I tenderly changed her diapers, cleaning the umbilical cord area with an alcohol swab and applying cream to prevent rashes.

We bathed her, wrapping her tight in a towel and shushing her cries of cold before we could get her warm and snug in her zip-up jammies with monkeys on the feet.

And I lay her down every hour or two in her bassinet with her sweet eyes closed, moving my hand out of the way at the last second so she could drift off into dreams among the stars.

On Mother’s Day, I looked at Eden like she was the Million Dollar Baby and I had won the lottery. I thanked her for making me a mother. The title was growing on me, like a queen’s robe that made me stand a little taller and own my identity. We were roommates that just had to get used to each other at first.

Weeks trotted by. Eden smiled when I greeted her in the morning with “¡Buenos Días!” She began to know my voice. Know my face. Know the difference between my singing and my talking. The more walks we took, the faster I could walk. And then jog.
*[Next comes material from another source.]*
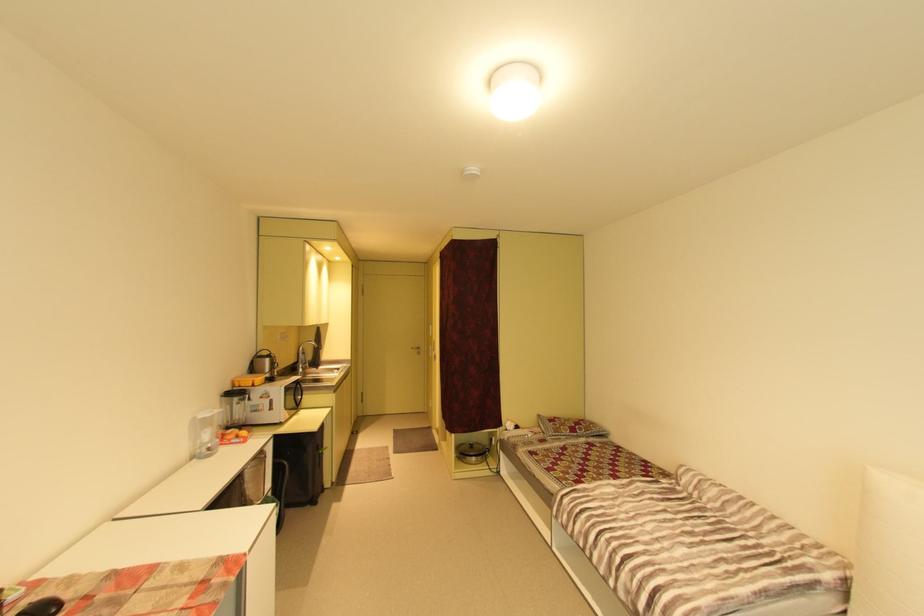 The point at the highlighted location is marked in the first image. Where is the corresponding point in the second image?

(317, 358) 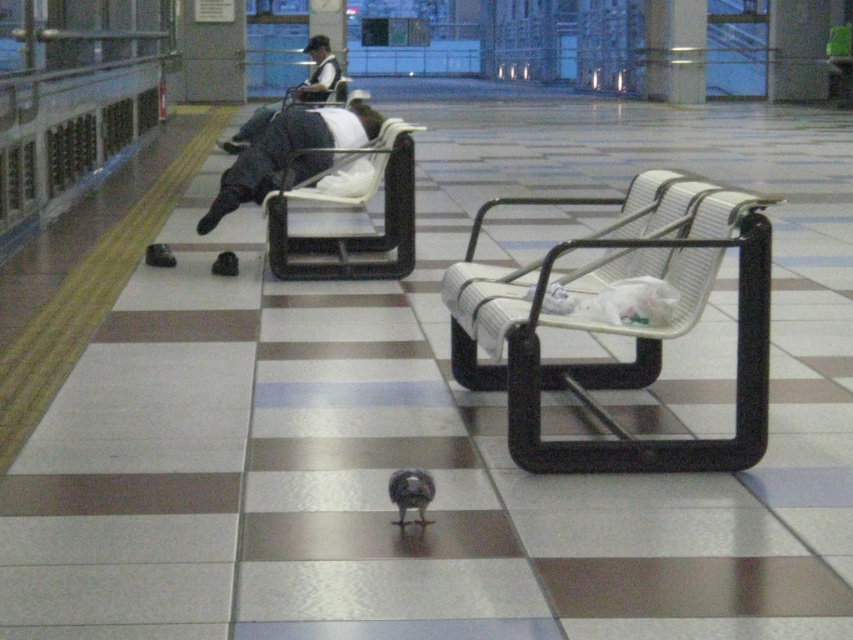 You are a traveler who just noticed your dark gray fabric bag at center and dark gray fabric jacket at upper center in the waiting area. Which item is positioned closer to the right side of the scene?

The dark gray fabric bag at center is to the right of the dark gray fabric jacket at upper center, so the dark gray fabric bag at center is closer to the right side of the scene.

You are a traveler with a large backpack and need to sit down in the waiting area. There are two seating options available. Which one between the white woven bench at center and the white fabric chair at center would allow you to sit comfortably with your backpack beside you?

The white woven bench at center is wider than the white fabric chair at center, so you can sit comfortably with your backpack beside you on the white woven bench at center. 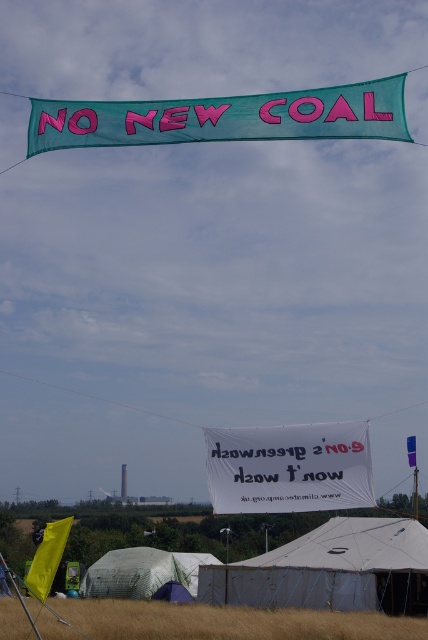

Soon I had the energy to have a conversation with my baby instead of just stare at her. I pushed through the shame of being too exhausted to talk to her, or tell her how I felt in the moment. The first several weeks had sucked a lot of life out of me, but her beauty had pressed me in closer.

And the love met me where I was.

Now, I push the stroller confidently and peer at her big, brown eyes gulping in the surrounding sights, her curly hair a jungle on top with a blooming flower bow resting in the middle. She looks out at the Spanish moss hanging off the trees, hears the crackle of rustling leaves and feels the cool wind float across her.

And she sees Mama’s face full and happy, whispering “PS I Love You.”